> **YOUR GOAL**:
Please tally how many lines of the material below include the word "über", giving only the number.

(DATASET CONTENT)

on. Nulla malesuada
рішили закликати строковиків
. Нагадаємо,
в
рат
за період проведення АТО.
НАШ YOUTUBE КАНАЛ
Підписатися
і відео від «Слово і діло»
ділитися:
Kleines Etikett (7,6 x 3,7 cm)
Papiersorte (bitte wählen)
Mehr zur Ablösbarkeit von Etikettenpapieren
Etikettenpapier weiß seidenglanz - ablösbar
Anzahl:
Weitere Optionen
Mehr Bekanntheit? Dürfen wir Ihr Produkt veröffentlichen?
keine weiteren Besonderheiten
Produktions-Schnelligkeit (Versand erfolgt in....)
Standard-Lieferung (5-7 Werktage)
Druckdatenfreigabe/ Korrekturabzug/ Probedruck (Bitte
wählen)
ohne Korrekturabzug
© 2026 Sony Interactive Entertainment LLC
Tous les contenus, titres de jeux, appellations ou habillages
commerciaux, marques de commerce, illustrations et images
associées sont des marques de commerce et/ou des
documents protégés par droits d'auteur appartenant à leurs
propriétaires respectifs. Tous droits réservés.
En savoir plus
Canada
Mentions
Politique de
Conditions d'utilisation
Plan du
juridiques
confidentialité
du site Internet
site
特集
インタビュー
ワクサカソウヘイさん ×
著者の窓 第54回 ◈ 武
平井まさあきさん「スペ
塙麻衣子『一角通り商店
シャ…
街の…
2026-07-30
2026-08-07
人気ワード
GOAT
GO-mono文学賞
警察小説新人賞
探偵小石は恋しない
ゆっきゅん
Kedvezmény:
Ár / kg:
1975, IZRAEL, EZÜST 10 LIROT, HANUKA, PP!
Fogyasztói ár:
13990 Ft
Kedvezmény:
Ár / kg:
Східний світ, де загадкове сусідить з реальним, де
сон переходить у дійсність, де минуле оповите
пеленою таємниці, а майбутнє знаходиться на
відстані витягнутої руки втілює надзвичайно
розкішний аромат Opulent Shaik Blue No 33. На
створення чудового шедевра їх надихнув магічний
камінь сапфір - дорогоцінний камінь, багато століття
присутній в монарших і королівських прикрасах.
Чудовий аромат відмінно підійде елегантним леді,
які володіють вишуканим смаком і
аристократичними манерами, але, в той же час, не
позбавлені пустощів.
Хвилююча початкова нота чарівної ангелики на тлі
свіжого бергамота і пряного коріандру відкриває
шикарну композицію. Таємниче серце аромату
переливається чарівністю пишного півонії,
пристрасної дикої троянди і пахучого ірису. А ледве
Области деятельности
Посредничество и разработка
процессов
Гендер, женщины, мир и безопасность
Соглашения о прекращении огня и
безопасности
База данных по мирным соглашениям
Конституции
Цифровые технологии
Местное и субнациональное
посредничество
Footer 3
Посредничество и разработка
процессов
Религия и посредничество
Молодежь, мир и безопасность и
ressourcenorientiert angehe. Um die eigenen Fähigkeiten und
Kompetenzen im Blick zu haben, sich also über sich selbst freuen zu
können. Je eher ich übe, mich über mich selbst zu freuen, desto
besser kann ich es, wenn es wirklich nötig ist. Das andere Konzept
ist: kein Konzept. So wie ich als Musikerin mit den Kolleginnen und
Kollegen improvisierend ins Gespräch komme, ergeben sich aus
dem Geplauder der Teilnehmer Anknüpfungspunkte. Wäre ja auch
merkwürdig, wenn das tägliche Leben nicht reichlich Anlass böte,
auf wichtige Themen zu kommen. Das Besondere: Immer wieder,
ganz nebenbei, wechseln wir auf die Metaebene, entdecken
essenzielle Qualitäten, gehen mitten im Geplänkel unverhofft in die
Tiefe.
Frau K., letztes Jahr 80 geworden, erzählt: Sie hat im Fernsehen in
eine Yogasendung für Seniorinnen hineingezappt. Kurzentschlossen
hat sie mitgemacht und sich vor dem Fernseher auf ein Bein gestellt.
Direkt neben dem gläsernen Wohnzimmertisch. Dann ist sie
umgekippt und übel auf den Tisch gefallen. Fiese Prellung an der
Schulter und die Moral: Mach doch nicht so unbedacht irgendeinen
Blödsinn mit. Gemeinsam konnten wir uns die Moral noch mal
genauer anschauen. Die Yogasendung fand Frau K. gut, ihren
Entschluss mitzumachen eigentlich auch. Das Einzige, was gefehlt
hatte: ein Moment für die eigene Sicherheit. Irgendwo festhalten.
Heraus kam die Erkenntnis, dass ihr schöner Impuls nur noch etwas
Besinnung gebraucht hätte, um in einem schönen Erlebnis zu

(End DATASET CONTENT)

> **SOLUTION FOR THIS TASK**:
2